You’ve seen these photos before. I first published them a little while ago, but I didn’t have the story to go with them.
Since then, Brendan has put the story together for publication in the Saab Car Club of Australia’s magazine – have I ever mentioned that it’s just about the best car club magazine on the planet?
Anyway, allow me to set the scene. It’s June 11, and while I’m out west driving the new Saab 9-3 just outside Gothenburg and down the coast, my fellow Aussie-in-Sweden, Brendan B is driving one of the rarest Saabs there is – the original Saab 94.
It’s a beautiful sunny Monday afternoon in Trollhättan. Tim, a Trollhättan local, is driving me out to Sjuntorp, a town that is part of greater Trollhättan. We’re on our way to visit Gösta, a ex-Saab employee and a Saab collector. Gösta worked in engine development back when they were making two strokes; then working with after-sales fixing known faults with cars that were in between delivery from the factory and to the customer.
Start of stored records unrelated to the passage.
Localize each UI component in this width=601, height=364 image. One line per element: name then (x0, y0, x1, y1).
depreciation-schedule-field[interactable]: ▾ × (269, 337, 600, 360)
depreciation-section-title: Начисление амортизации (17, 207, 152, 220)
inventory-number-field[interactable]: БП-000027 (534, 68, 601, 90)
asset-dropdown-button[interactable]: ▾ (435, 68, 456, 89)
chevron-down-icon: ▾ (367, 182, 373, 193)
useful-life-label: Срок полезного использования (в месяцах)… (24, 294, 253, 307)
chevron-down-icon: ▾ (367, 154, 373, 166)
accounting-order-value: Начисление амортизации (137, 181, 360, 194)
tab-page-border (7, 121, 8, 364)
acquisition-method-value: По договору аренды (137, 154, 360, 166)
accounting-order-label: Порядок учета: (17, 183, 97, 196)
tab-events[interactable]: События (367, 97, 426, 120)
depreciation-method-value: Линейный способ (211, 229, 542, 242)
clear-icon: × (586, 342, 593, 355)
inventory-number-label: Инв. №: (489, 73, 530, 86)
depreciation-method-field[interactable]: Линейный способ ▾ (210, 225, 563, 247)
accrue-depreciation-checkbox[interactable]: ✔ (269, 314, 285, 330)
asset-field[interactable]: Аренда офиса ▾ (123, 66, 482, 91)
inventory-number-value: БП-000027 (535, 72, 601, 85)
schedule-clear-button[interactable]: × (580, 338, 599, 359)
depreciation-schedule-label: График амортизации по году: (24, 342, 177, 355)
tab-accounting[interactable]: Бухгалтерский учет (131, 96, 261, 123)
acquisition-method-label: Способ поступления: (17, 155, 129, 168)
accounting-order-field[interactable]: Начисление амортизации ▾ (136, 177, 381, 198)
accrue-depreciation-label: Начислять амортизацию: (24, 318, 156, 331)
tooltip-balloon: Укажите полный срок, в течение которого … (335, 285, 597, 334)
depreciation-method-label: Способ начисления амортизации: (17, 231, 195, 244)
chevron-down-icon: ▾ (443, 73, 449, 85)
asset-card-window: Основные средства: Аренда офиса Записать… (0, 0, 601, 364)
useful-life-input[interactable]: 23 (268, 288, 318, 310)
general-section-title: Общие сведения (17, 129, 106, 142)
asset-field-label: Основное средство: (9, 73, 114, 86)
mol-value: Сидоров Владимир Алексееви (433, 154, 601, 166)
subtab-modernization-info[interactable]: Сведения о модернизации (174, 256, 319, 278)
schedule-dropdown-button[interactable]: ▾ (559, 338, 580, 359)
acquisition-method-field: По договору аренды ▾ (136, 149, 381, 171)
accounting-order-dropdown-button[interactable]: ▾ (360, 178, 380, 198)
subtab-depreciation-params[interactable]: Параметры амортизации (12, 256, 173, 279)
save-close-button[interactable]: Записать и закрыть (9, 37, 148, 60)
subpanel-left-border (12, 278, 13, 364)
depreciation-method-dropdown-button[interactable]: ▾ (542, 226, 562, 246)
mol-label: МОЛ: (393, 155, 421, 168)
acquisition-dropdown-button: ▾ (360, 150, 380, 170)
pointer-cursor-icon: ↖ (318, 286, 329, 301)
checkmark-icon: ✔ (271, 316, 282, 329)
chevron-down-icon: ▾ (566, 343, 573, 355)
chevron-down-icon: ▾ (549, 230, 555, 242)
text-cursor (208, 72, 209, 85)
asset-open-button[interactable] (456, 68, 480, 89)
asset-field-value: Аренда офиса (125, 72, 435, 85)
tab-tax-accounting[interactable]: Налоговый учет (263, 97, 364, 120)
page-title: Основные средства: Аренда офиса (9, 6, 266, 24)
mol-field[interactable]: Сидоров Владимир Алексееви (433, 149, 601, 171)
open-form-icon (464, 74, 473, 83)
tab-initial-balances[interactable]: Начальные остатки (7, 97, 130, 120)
He told stories of fixing cars sitting in various dock yards around the world! He’s also one of the people that lost their jobs when GM demanded that 800 jobs be axed at Saab. Gösta also owns a Sonett 1… chassis number 3 of 6!
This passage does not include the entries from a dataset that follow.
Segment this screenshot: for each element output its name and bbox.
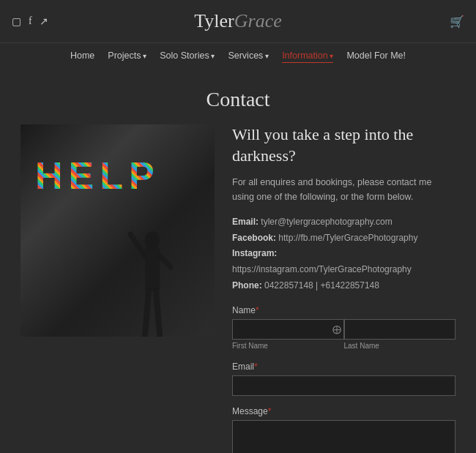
- share-icon[interactable]: ↗: [40, 15, 48, 28]
- page-title-section: Contact: [0, 70, 476, 124]
- facebook-label: Facebook:: [232, 233, 276, 243]
- nav-item-model[interactable]: Model For Me!: [346, 50, 406, 63]
- svg-point-0: [145, 231, 160, 249]
- social-icons: ▢ f ↗: [12, 15, 48, 28]
- email-label: Email:: [232, 217, 259, 227]
- contact-photo: HELP: [21, 124, 215, 337]
- name-label: Name*: [232, 305, 455, 315]
- svg-line-4: [145, 291, 149, 335]
- first-name-wrapper: ⨁: [232, 319, 344, 340]
- phone-label: Phone:: [232, 280, 262, 291]
- svg-line-5: [156, 291, 160, 335]
- contact-details: Email: tyler@tylergracephotography.com F…: [232, 214, 455, 293]
- site-title-second: Grace: [234, 10, 282, 31]
- contact-instagram: Instagram: https://instagram.com/TylerGr…: [232, 246, 455, 277]
- message-input[interactable]: [232, 420, 455, 453]
- message-field-label: Message*: [232, 406, 455, 416]
- phone-value: 0422857148 | +61422857148: [264, 280, 379, 291]
- name-field-group: Name* ⨁ First Name Last Name: [232, 305, 455, 351]
- main-content: HELP Will you take a step into the darkn…: [0, 124, 476, 453]
- image-section: HELP: [21, 124, 215, 453]
- instagram-value: https://instagram.com/TylerGracePhotogra…: [232, 264, 412, 274]
- svg-line-3: [160, 256, 171, 267]
- contact-form: Name* ⨁ First Name Last Name: [232, 305, 455, 453]
- contact-section: Will you take a step into the darkness? …: [232, 124, 455, 453]
- email-value: tyler@tylergracephotography.com: [261, 217, 392, 227]
- first-name-input[interactable]: [232, 319, 344, 340]
- name-row: ⨁: [232, 319, 455, 340]
- contact-description: For all enquires and bookings, please co…: [232, 175, 455, 204]
- email-field-label: Email*: [232, 362, 455, 372]
- nav-item-services[interactable]: Services: [228, 50, 269, 63]
- contact-facebook: Facebook: http://fb.me/TylerGracePhotogr…: [232, 231, 455, 247]
- nav-item-projects[interactable]: Projects: [108, 50, 146, 63]
- email-field-group: Email*: [232, 362, 455, 396]
- site-title: TylerGrace: [194, 10, 281, 32]
- contact-heading: Will you take a step into the darkness?: [232, 124, 455, 166]
- facebook-value: http://fb.me/TylerGracePhotography: [278, 233, 417, 243]
- instagram-icon[interactable]: ▢: [12, 15, 21, 28]
- header: ▢ f ↗ TylerGrace 🛒: [0, 0, 476, 43]
- figure-silhouette: [127, 227, 178, 337]
- last-name-wrapper: [344, 319, 456, 340]
- contact-email: Email: tyler@tylergracephotography.com: [232, 214, 455, 231]
- email-input[interactable]: [232, 375, 455, 396]
- site-title-first: Tyler: [194, 10, 234, 31]
- help-text: HELP: [35, 154, 200, 198]
- navigation: Home Projects Solo Stories Services Info…: [0, 43, 476, 70]
- svg-rect-1: [145, 247, 160, 291]
- nav-item-information[interactable]: Information: [282, 50, 333, 63]
- cart-icon[interactable]: 🛒: [450, 15, 464, 29]
- instagram-label: Instagram:: [232, 248, 277, 258]
- facebook-icon[interactable]: f: [29, 15, 32, 27]
- nav-item-solo-stories[interactable]: Solo Stories: [160, 50, 215, 63]
- last-name-sublabel: Last Name: [344, 342, 379, 350]
- contact-phone: Phone: 0422857148 | +61422857148: [232, 278, 455, 294]
- nav-item-home[interactable]: Home: [70, 50, 94, 63]
- svg-line-2: [130, 234, 145, 256]
- page-title: Contact: [15, 88, 461, 111]
- last-name-input[interactable]: [344, 319, 456, 340]
- message-field-group: Message*: [232, 406, 455, 453]
- first-name-sublabel: First Name: [232, 342, 268, 350]
- name-divider-icon: ⨁: [330, 324, 344, 335]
Back in 1963, Gösta had recently received his drivers licence and joined the Swedish Automobile Club. His boss at Saab knowing this suggested that he purchase one of the Sonett 1s. Gösta left a message with Ross Meldor, the head of Saab back then, enquiring about the Sonett. Two months later Gösta’s boss asked him what the Sonett was still doing there and instructed Gösta to take it home.
The Sonett was then towed through town and back to his home, where his father remarked at how silly he was for bringing home a car with no roof. His father then quickly learnt that the car also had no registration, no engine and no gearbox! Gösta was almost kicked out of home!
However a 850cc motor and a 4 speed gear box soon found a home in this Sonett. Not too long after that the talk of the town was all about a little red Saab sports car. Some complain that this 3rd manufactured Sonett 1 isn’t original, but what is an original? The 1st
Sonett came with the 750cc GT engine and a 3 speed gearbox. The 2nd Sonett came with the 750cc GT engine and a 4 speed gearbox. The 3rd Sonett came with no engine and no gearbox. The 3rd Sonett is as original as the first two predecessors.
So here I am on the opposite side of the world to Australia, standing next to a Sonett 1, being given a personalised guided tour by it’s owner. The hood and boot open revealing the insides. Looking over the car reveals that this is in fact a car built by a company that builds planes. Tim who accompanied me on this visit and whom is a pilot, happily pointed out the features that have been carried over from it’s aircraft heritage: zig zag rivets, aluminium frame and structural design are the blatant clues.
Gösta then puts the car back together and it’s time to get into the car. I am then told that there are two ways in: one can use the door or one can simply just step over the door! The car is 825 mm high at the top of the windscreen. I open the door and stepped into the car, not wanting to hurt the car. Gösta then jumps into the car!
As we drive slowly down the driveway he explains that he’s tuned the car and estimates power at 60hp and the car weighs around 500kgs, probably more with a couple of people in it.
Then we’re off! What a fantastic car, the weather is perfect for open top motoring and the car is quick! After only a five minute spin I’m sold. This is a fantastically fun car! I’m left wondering why Saab never put the car into full production, as I believe it would have sold in bucketloads.